Bug 1820798

Summary: systemd-makefs does not have the correct selinux context type
Product: Red Hat Enterprise Linux 8 Reporter: Derrick Ornelas <dornelas>
Component: selinux-policyAssignee: Zdenek Pytela <zpytela>
Status: CLOSED ERRATA QA Contact: Milos Malik <mmalik>
Severity: medium Docs Contact:
Priority: urgent    
Version: 8.1CC: dcain, dornelas, fkrska, kholtz, kwalker, lvrabec, mmalik, mnguyen, msekleta, plautrba, ssekidde, systemd-maint-list, umesh_sunnapu
Target Milestone: rcKeywords: Triaged, ZStream
Target Release: 8.3Flags: dornelas: mirror+
Hardware: Unspecified   
OS: Linux   
Whiteboard:
Fixed In Version: Doc Type: Bug Fix
Doc Text:
Story Points: ---
Clone Of:
: 1859162 (view as bug list) Environment:
Last Closed: 2020-11-04 01:56:35 UTC Type: Bug
Regression: --- Mount Type: ---
Documentation: --- CRM:
Verified Versions: Category: ---
oVirt Team: --- RHEL 7.3 requirements from Atomic Host:
Cloudforms Team: --- Target Upstream Version:
Embargoed:
Bug Depends On:    
Bug Blocks: 1186913, 1846368, 1859162    
Attachments:
Description Flags
Multi disk steps none

Description Derrick Ornelas 2020-04-03 22:25:12 UTC
Description of problem:

systemd-makefs (and systemd-growfs) do not appear to ship with the correct selinux context type.  The current type, init_exec_t, does not allow read/write access to nvme devices, for example.  This causes the x-systemd.mkfs option in fstab to fail when used with nvme devices.  

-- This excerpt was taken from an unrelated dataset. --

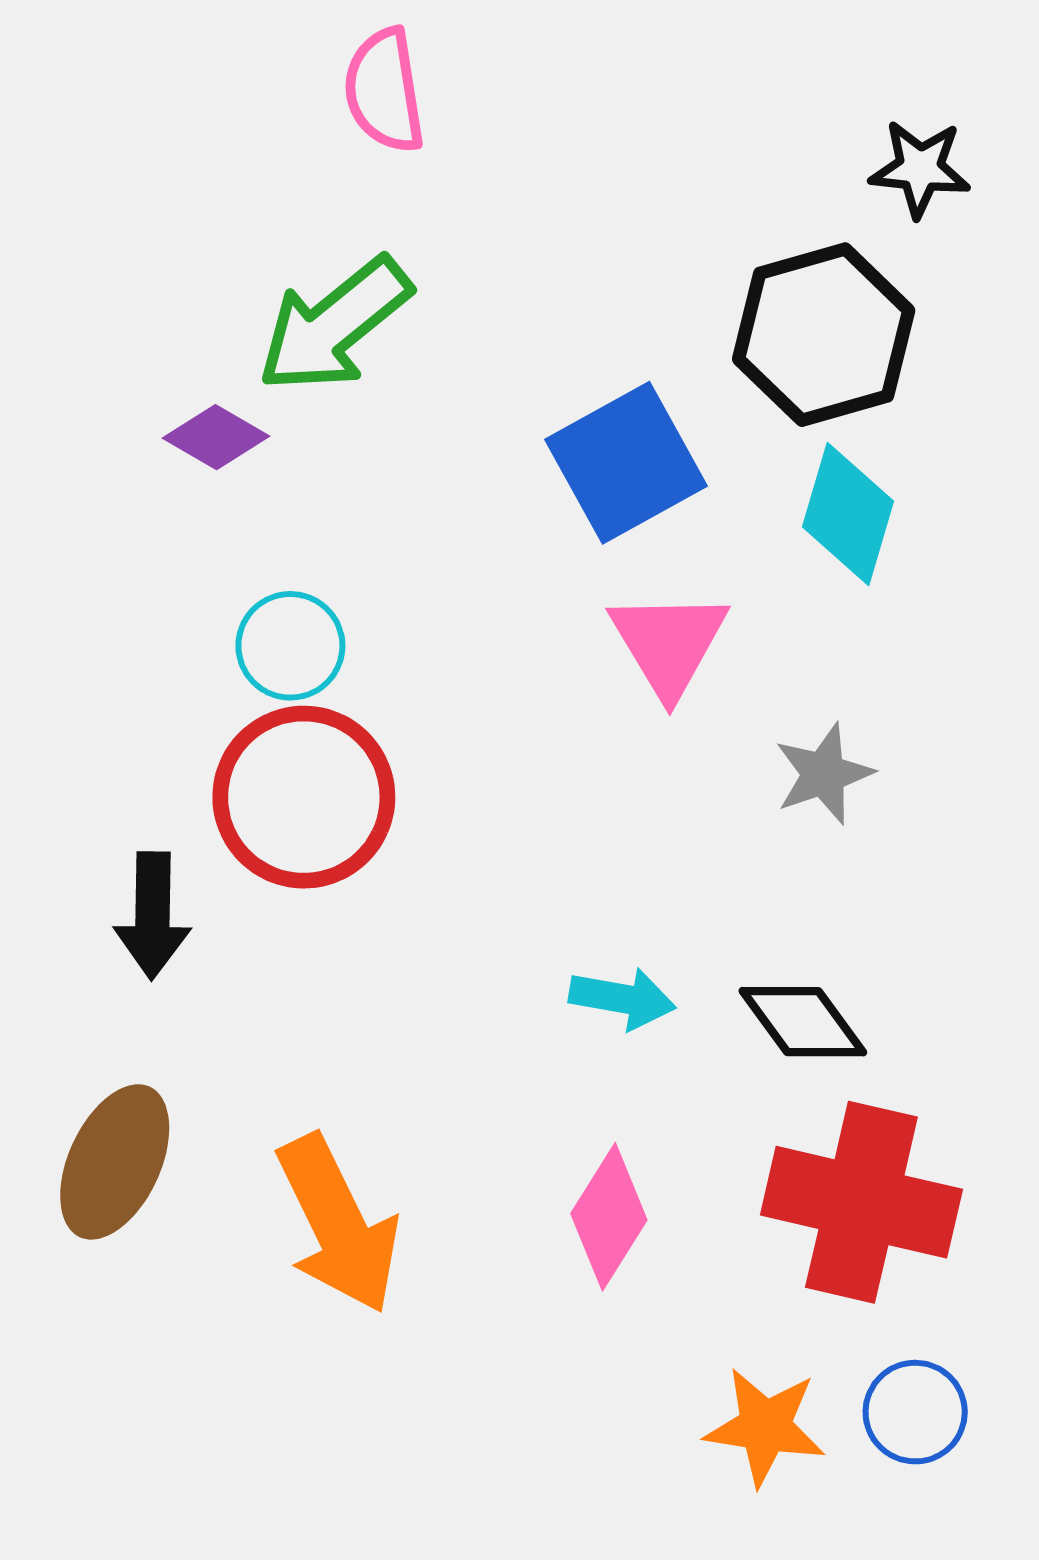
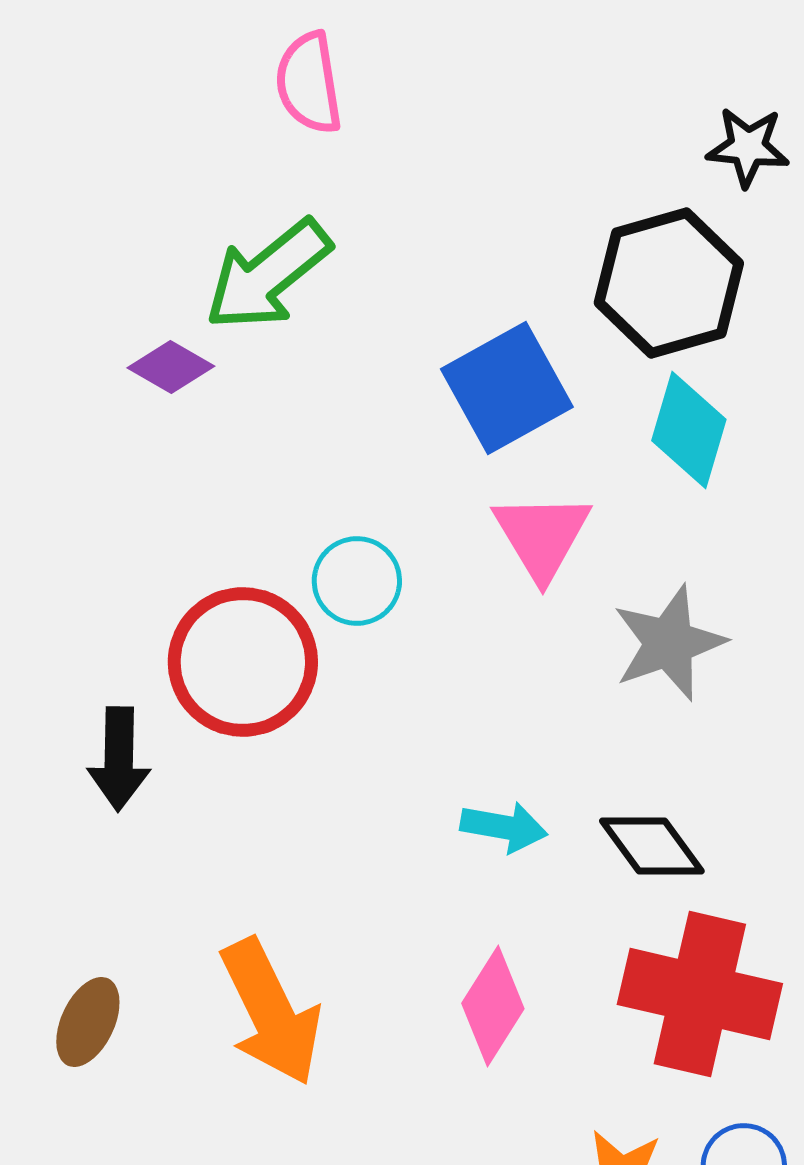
cyan circle: (290, 646) -> (357, 581), moved
gray star: (824, 774) -> (669, 643), size x1.4
brown ellipse: (115, 1162) -> (88, 1022), moved, size x0.7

Version-Release number of selected component (if applicable):

selinux-policy-3.14.3-20.el8
systemd-239-18.el8_1.2.x86_64
systemd-udev-239-18.el8_1.2.x86_64


How reproducible: 100%


Steps to Reproduce:
1. Create test mount point

  # mkdir /mnt/test


2. Edit /etc/fstab and add a new nvme disk entry, such as:

  /dev/nvme1n1	/mnt/test	xfs	x-systemd.makefs		0 0


3.  Reload systemd

  # systemctl daemon-reload


4.  Start the new mount unit

  # systemctl start mnt-test.mount


Actual results:

# systemctl start mnt-test.mount 
A dependency job for mnt-test.mount failed. See 'journalctl -xe' for details.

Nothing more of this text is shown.